Statelessness In A ‘Modern Era’
By Thanges Paramsothy -July 16, 2014
Statelessness in a ‘Modern Era’: The Everyday Life of Sri Lankan Tamil Failed Asylum Seekers in the UK
We often hear of people from conflict and post-conflict settings enter into the borders of industrialized or Western countries as ‘illegal travellers’ to seek asylum or refugee status. Travelling without legal permit from one state to another is not a new phenomenon, but it has increasingly become a legal and global issue following the stringent policing of the borders separating one state from another in the ‘modern Era’. The UNHCR adopted a convention in 1951 relating to the status of refugees with a view to protecting a person fleeing his/her country of origin, owing to well-founded fear of being persecuted for reasons of race, religion, nationality, political opinion and/or membership of a particular social group. This is usually called the ‘1951 Geneva Convention for Refugees’. A person who suffers generalised repression, violence and poverty does not qualify as a refugee. Asylum or the status of refugee is the protection granted by a state to a person who cannot return to his/her home country due to fear of prosecution. It is obvious that most Western countries reject asylum migrants stating that their claims for asylum do not satisfy the definition of the refugee.

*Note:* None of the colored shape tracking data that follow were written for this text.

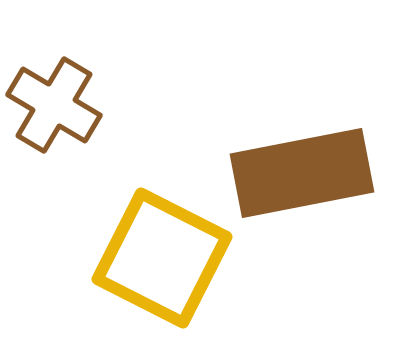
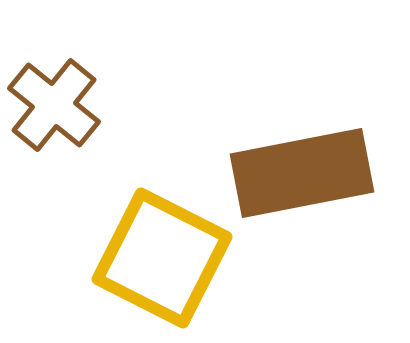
brown cross: rotated 8 degrees clockwise
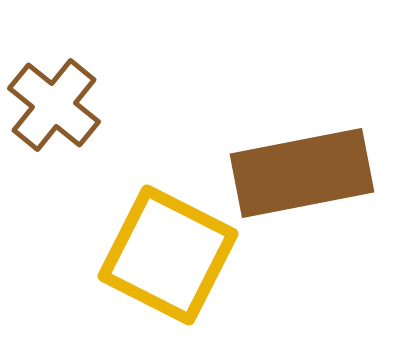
yellow square: moved 6 px right, 3 px up
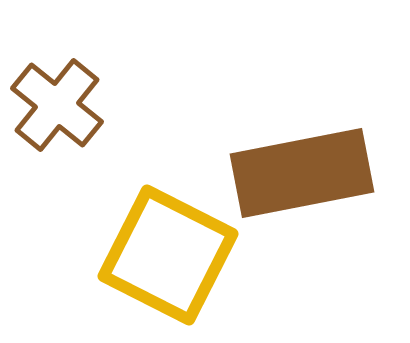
brown cross: moved 3 px right
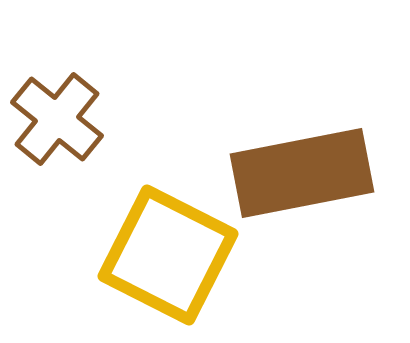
brown cross: moved 14 px down
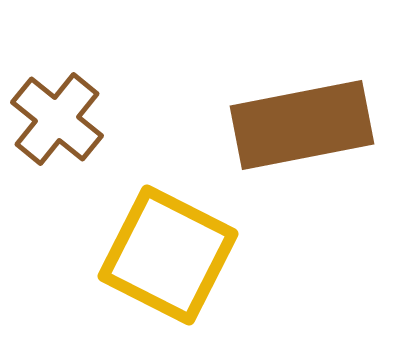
brown rectangle: moved 48 px up
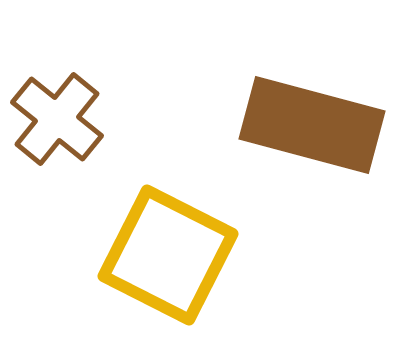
brown rectangle: moved 10 px right; rotated 26 degrees clockwise
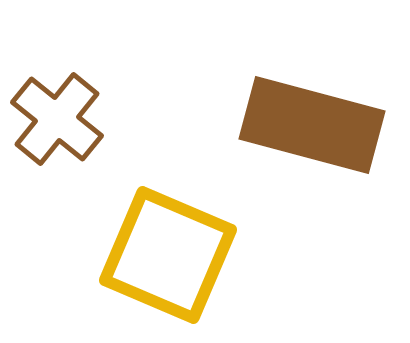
yellow square: rotated 4 degrees counterclockwise
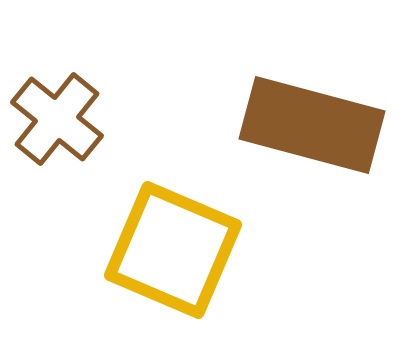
yellow square: moved 5 px right, 5 px up
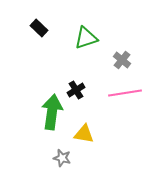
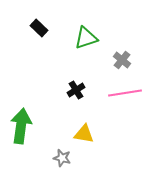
green arrow: moved 31 px left, 14 px down
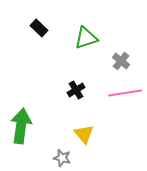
gray cross: moved 1 px left, 1 px down
yellow triangle: rotated 40 degrees clockwise
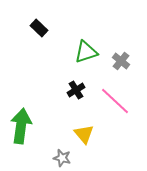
green triangle: moved 14 px down
pink line: moved 10 px left, 8 px down; rotated 52 degrees clockwise
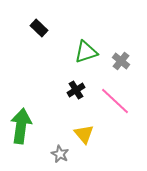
gray star: moved 2 px left, 4 px up; rotated 12 degrees clockwise
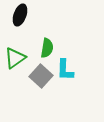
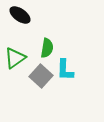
black ellipse: rotated 75 degrees counterclockwise
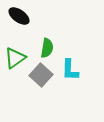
black ellipse: moved 1 px left, 1 px down
cyan L-shape: moved 5 px right
gray square: moved 1 px up
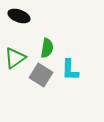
black ellipse: rotated 15 degrees counterclockwise
gray square: rotated 10 degrees counterclockwise
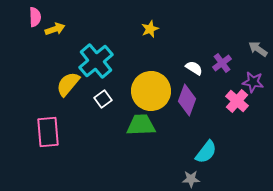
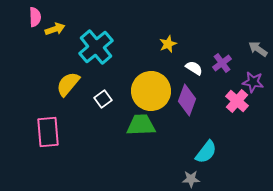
yellow star: moved 18 px right, 15 px down
cyan cross: moved 14 px up
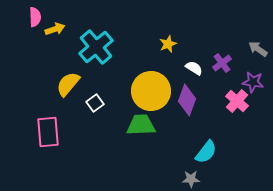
white square: moved 8 px left, 4 px down
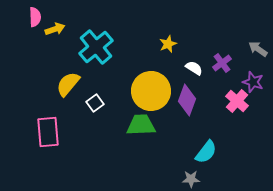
purple star: rotated 10 degrees clockwise
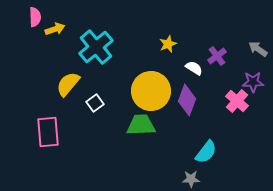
purple cross: moved 5 px left, 7 px up
purple star: rotated 20 degrees counterclockwise
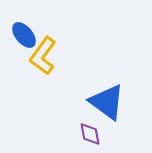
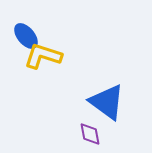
blue ellipse: moved 2 px right, 1 px down
yellow L-shape: rotated 72 degrees clockwise
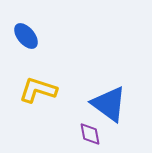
yellow L-shape: moved 5 px left, 34 px down
blue triangle: moved 2 px right, 2 px down
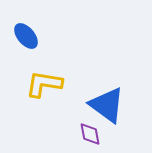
yellow L-shape: moved 6 px right, 6 px up; rotated 9 degrees counterclockwise
blue triangle: moved 2 px left, 1 px down
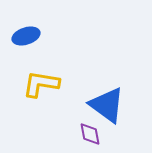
blue ellipse: rotated 68 degrees counterclockwise
yellow L-shape: moved 3 px left
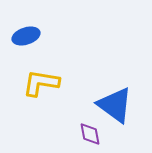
yellow L-shape: moved 1 px up
blue triangle: moved 8 px right
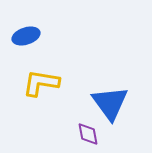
blue triangle: moved 5 px left, 2 px up; rotated 18 degrees clockwise
purple diamond: moved 2 px left
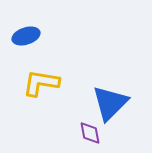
blue triangle: rotated 21 degrees clockwise
purple diamond: moved 2 px right, 1 px up
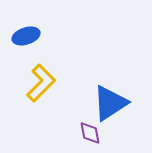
yellow L-shape: rotated 126 degrees clockwise
blue triangle: rotated 12 degrees clockwise
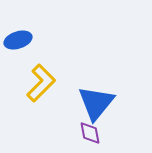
blue ellipse: moved 8 px left, 4 px down
blue triangle: moved 14 px left; rotated 18 degrees counterclockwise
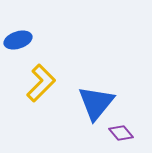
purple diamond: moved 31 px right; rotated 30 degrees counterclockwise
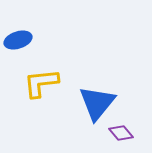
yellow L-shape: rotated 141 degrees counterclockwise
blue triangle: moved 1 px right
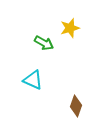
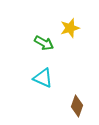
cyan triangle: moved 10 px right, 2 px up
brown diamond: moved 1 px right
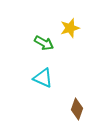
brown diamond: moved 3 px down
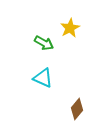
yellow star: rotated 12 degrees counterclockwise
brown diamond: rotated 20 degrees clockwise
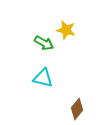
yellow star: moved 4 px left, 2 px down; rotated 30 degrees counterclockwise
cyan triangle: rotated 10 degrees counterclockwise
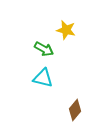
green arrow: moved 6 px down
brown diamond: moved 2 px left, 1 px down
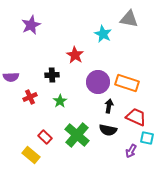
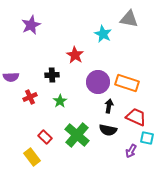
yellow rectangle: moved 1 px right, 2 px down; rotated 12 degrees clockwise
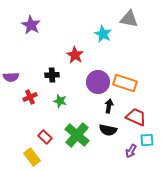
purple star: rotated 18 degrees counterclockwise
orange rectangle: moved 2 px left
green star: rotated 24 degrees counterclockwise
cyan square: moved 2 px down; rotated 16 degrees counterclockwise
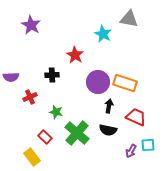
green star: moved 4 px left, 11 px down
green cross: moved 2 px up
cyan square: moved 1 px right, 5 px down
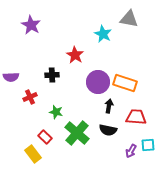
red trapezoid: rotated 20 degrees counterclockwise
yellow rectangle: moved 1 px right, 3 px up
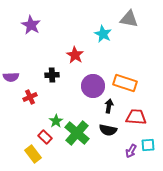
purple circle: moved 5 px left, 4 px down
green star: moved 9 px down; rotated 24 degrees clockwise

Contemporary asylum migration challenges this narrow definition, which sees persecution as a precondition for one to claim refugee status. For many asylum migrants, being a refugee means more than having to leave or escape home due to insecurity or potential threats. At present, many see leaving home and becoming an asylum migrant as a pathway to begin a viable life outside their home country. For asylum migrants, exile is not only a safe haven, but it is also a state in which they expect to improve the quality of their lives in socio-economic terms. It is important to note that multiple socio-economic, political and personal reasons play a crucial role in contemporary asylum migration particularly when an asylum migrant chooses a country of destination to seek refugee status in. Analysing the reasons for asylum migration through the lens offered by the official definition of a refugee will not provide a holistic picture of contemporary asylum migration. Papademitriou (1993: 212-213) has commented on this obvious problem as follows: Increasingly, both pure refugees and purely economic migrants are ideal constructs rarely found in a real life; many among those who routinely meet the refugee definition are clearly fleeing both political oppression and economic dislocation.